4. Alignment of mitochondria, chloroplasts using the minimap2 (2.17-r 941) (h.li 2018) software, removal of sequences with base alignment exceeding 50%; bacterial contamination was removed by blast refseq library; removal of low-reads supported contigs (Minimap 2 compares ONT reads (> = 40 kbp) to contigs, if more than 50% of the sites on a contig were below 15 a deep, the threshold was adjusted appropriately according to the data volume.
5. Auxiliary assembly using interaction relationship:
1) Contig clustering
And determining the degree of tightness of association between different Contigs in the effective data by using the Hi-C interaction relationship, and clustering the Contigs. For a genome sketch with a karyotype of 2n, the contact sequences of the sketch are clustered into n chromosome groups by means of an aglaic (v0.9.8) (Zhang et al.2019) software by means of an aglaignohierachicalcalalcfusion (bottom-up hierarchical clustering algorithm).
2) Contig sequencing and orientation
The method comprises the steps of sequencing and orienting the contacts inside n chromosome groups by ALLHIC (v0.9.8) (Zhangetal.2019) software, and converting the interaction relationship between the contacts into a specified binary file (namely, hic file) by software 3D-DNA (v 180419) (Dudchenkoal.2017) and juicer (v 1.6) (Nevac.al.2016b). The sequenced and oriented content (assembly) is then manually sequenced and oriented by windows software Juicebox (v1.11.08) (nevac.et al.2016a).
3) Contig redundancy elimination using interaction relationship
If a sequence does not interact at all with a sequence of the same size, but interacts normally with other sequences, then it is highly likely that the sequence will be a hybrid sequence and will need to be removed manually.
The sequenced, oriented, de-redundant Contig sequences were used to obtain the final chromosome-level genomic sequence using 100N-up gaps. Details of the chromosome and its length statistics are shown in Table 3, and the non-interacting or interacting noise-containing Contig is an unhooked fragment (denoted as chrUnn).
4) Chromosome mounting result statistics: after Hi-C assembly and manual adjustment, genomic sequences sharing the sequence length of 397,785,348 bp were mapped to 12 chromosomes at a 99.25% ratio. The detailed statistics of each chromosome and its length are shown in Table 3.

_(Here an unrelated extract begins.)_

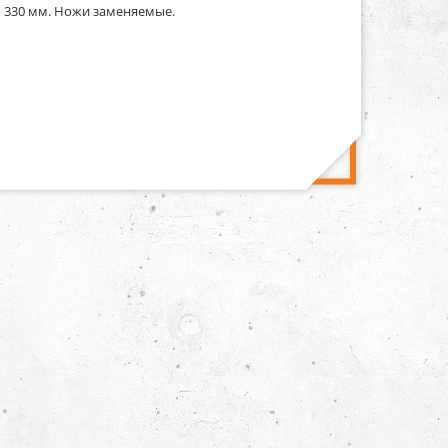
ет 330 мм. Ножи заменяемые.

Table 3: chromosome length statistics
Chromosome Length(bp) contignumber
chr1 25,815,008 6
chr2 31,882,477 1
chr3 38,842,104 2
chr4 32,745,327 13
chr5 32,075,978 5
chr6 24,932,023 1
chr7 37,439,256 3
chr8 30,588,819 2
chr9 27,101,476 2
chr10 31,388,662 1
chr11 45,002,514 1
chr12 39,971,698 1
chrUnn 3,021,772 73
5) The software HiCExPLorer (v 3.6) (Joachim et al 2020) was used to plot based on the relationship between contig interaction strength and position, as shown in FIG. 3.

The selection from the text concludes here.